Work to be completed: Transcribe nothing except the lines below that run from the one with "Varitas fertilizantes orquidea" to the one with "8 Ocak 2026 Perşembe", ends included, and do not copy any picture.

The input:
++++++++++
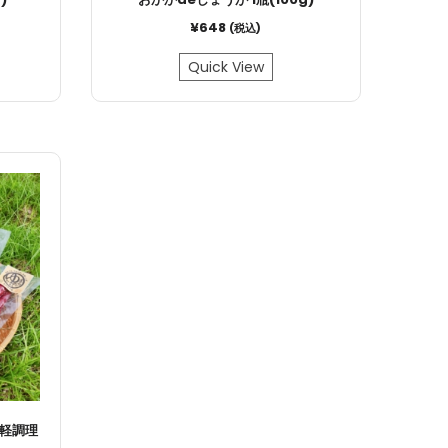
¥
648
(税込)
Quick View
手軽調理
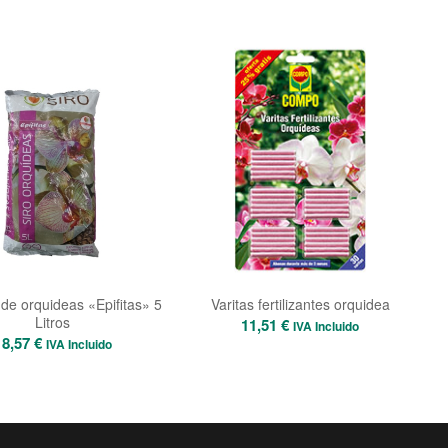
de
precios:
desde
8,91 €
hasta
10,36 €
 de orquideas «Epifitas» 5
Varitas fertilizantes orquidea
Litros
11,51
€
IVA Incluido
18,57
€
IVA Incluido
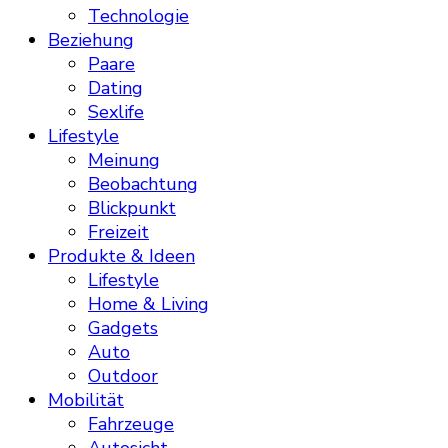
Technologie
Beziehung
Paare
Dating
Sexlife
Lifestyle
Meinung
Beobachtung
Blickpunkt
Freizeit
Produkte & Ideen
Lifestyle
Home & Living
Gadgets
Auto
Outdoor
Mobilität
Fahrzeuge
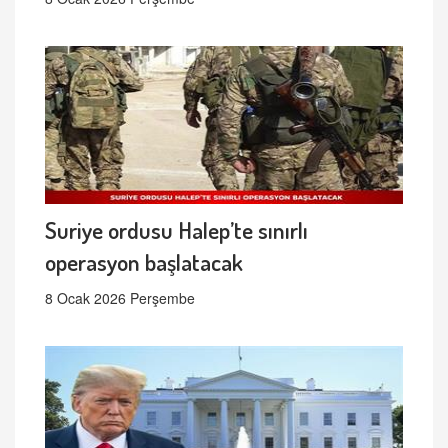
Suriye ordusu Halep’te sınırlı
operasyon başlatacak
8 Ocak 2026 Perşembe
++++++++++
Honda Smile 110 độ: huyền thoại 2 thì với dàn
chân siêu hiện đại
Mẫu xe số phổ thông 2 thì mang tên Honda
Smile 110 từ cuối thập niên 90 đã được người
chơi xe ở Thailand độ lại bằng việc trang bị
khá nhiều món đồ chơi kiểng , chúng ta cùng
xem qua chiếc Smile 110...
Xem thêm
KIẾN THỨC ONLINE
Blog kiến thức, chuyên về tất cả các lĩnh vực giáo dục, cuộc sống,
++++++++++
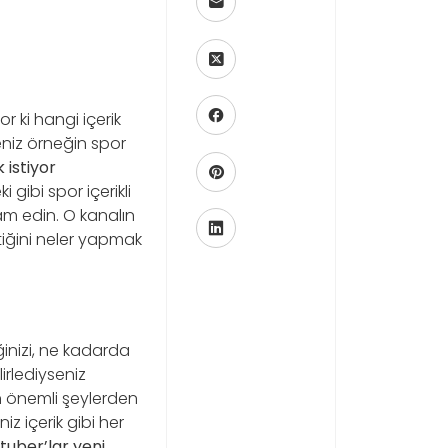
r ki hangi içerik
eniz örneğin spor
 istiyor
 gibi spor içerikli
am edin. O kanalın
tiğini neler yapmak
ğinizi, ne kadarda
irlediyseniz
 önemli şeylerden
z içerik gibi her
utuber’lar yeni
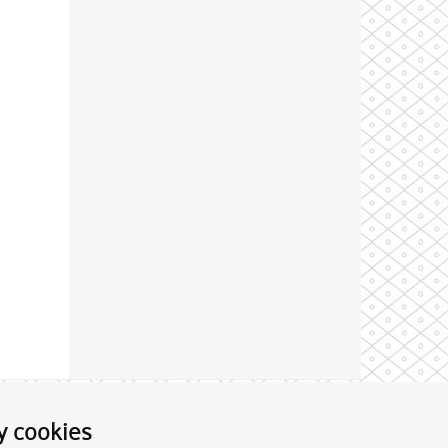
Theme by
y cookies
++++++++++
Result of this exercise:
Varitas fertilizantes orquidea
Litros
11,51
€
IVA Incluido
18,57
€
IVA Incluido
Technologie
Beziehung
Paare
Dating
Sexlife
Lifestyle
Meinung
Beobachtung
Blickpunkt
Freizeit
Produkte & Ideen
Lifestyle
Home & Living
Gadgets
Auto
Outdoor
Mobilität
Fahrzeuge
Suriye ordusu Halep’te sınırlı
operasyon başlatacak
8 Ocak 2026 Perşembe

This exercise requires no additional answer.